Ashur inclina légèrement la tête.
- Tu cherches des Venatori.
Ce n’était pas une question. Neve hocha la tête.
- Deux. Présents à une transaction hier soir. Ils ont disparu quand les choses ont mal tourné.
Tarquin siffla doucement.
- Mauvais signe.
- C’est pour ça que je suis là, répondit Neve. Vous gardez toujours un œil sur leurs activités.
Un silence s’installa, dense mais pas hostile. Les Lucernis existaient précisément dans ces silences-là, entre ce qui pouvait être dit et ce qui devait être compris. La détective les regarda tour à tour. Elle était toujours contente de les voir, même si elle ne l’admettrait jamais. Tarquin eut un léger ricanement et secoua la tête.
- Deux Venatori, c’est maigre comme indice.
Il se redressa légèrement, son ton devenant plus sérieux.
- Mais on a remarqué du mouvement répété dans les catacombes.
Ashur acquiesça.
- Quelques Cultistes semblent s’y cacher, dit-il. Nous ignorons encore pourquoi.
Neve hocha lentement la tête. Tout s’alignait. La fuite, la relique disparue, le silence trop bien organisé.
- Les catacombes, répéta-t-elle. Évidemment.
Elle inspira profondément, déjà en train de trier les risques, les entrées possibles, les issues. Les Venatori n’y allaient jamais sans raison. Et quand ils s’enfonçaient sous Minrathie, c’était rarement pour disparaître, mais plutôt pour préparer quelque chose.
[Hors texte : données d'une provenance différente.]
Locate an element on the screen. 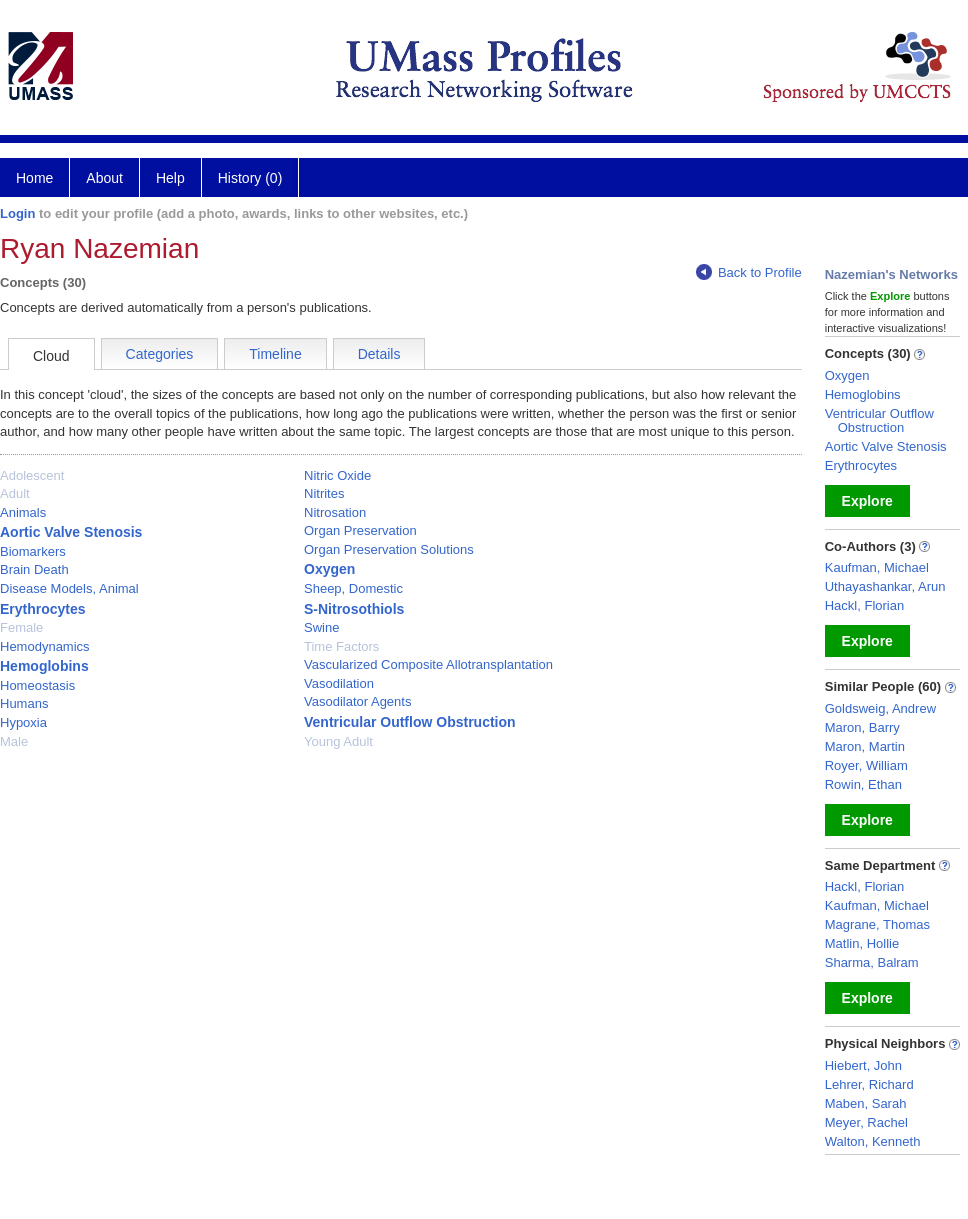 This screenshot has height=1219, width=968. Uthayashankar, Arun is located at coordinates (885, 586).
- J’irai m’en occuper, dit-elle simplement.
Tarquin arqua un sourcil.
- Seule?
Neve haussa les épaules.
- Comme d’habitude.
Ashur la fixa longuement, puis inclina la tête.
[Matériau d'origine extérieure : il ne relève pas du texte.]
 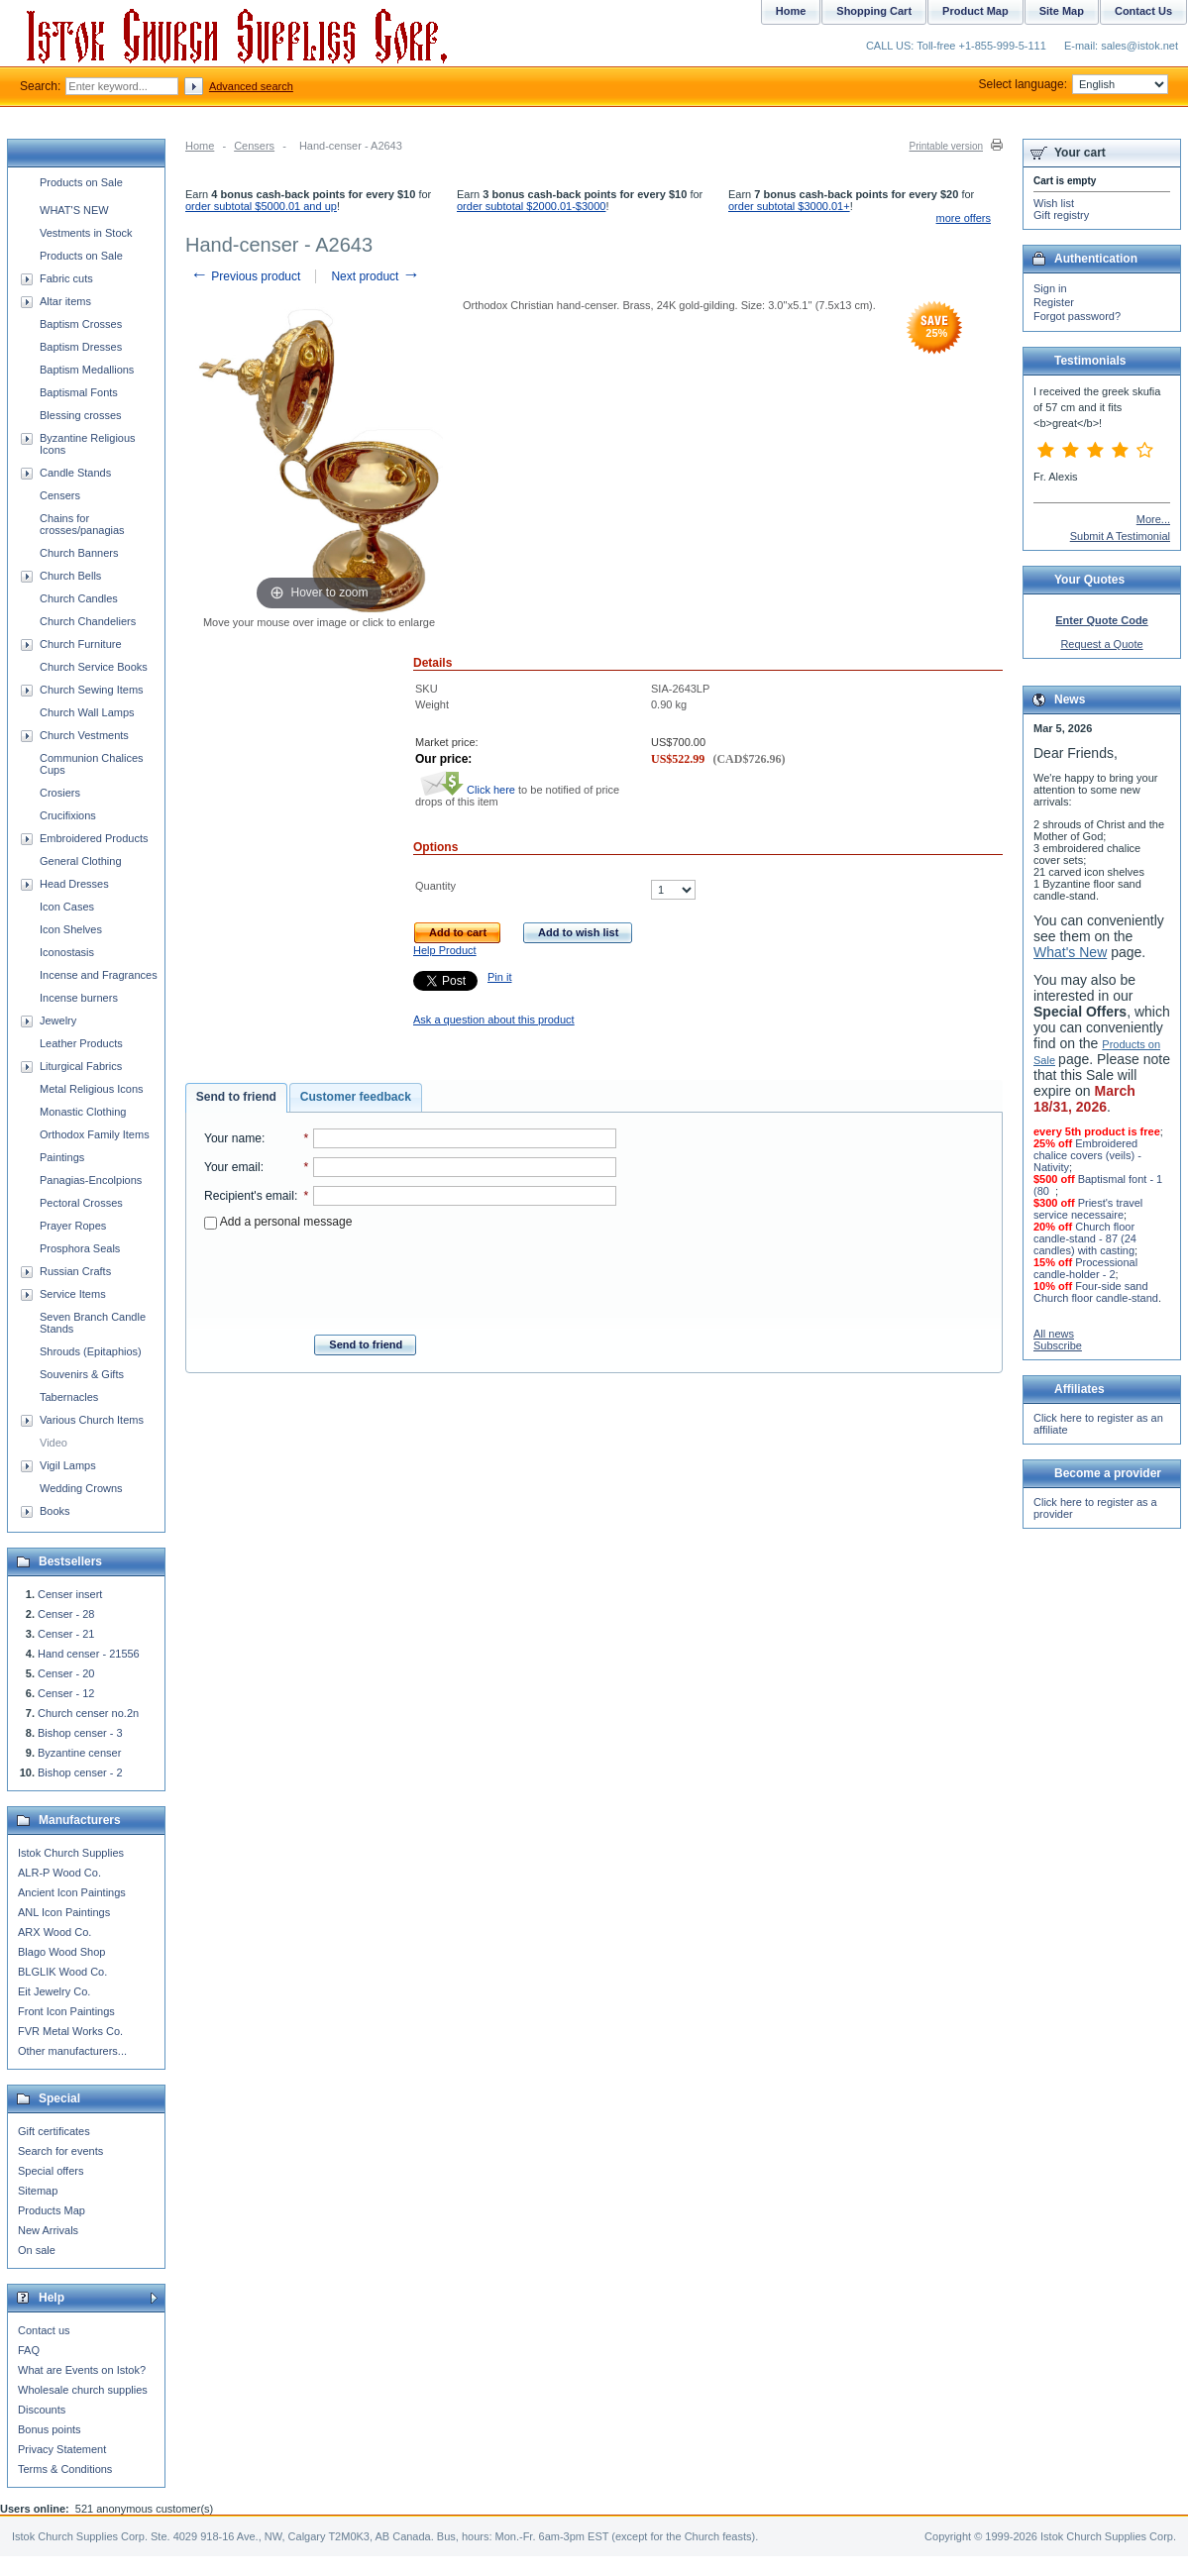 What do you see at coordinates (73, 1226) in the screenshot?
I see `Prayer Ropes` at bounding box center [73, 1226].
- Alors fais attention, Gallus. Les ombres là-dessous ne sont jamais vides.
Un mince sourire passa sur les lèvres de Neve.
- Je sais.
Elle les remercia, puis tourna les talons, laissant la ruelle derrière elle. Elle devait maintenant préparer une descente dans les catacombes de Minrathie. Ce labyrinthe sinistre que la plupart des gens évitait avec raison. Mais Neve n’avait jamais été douée pour détourner le regard.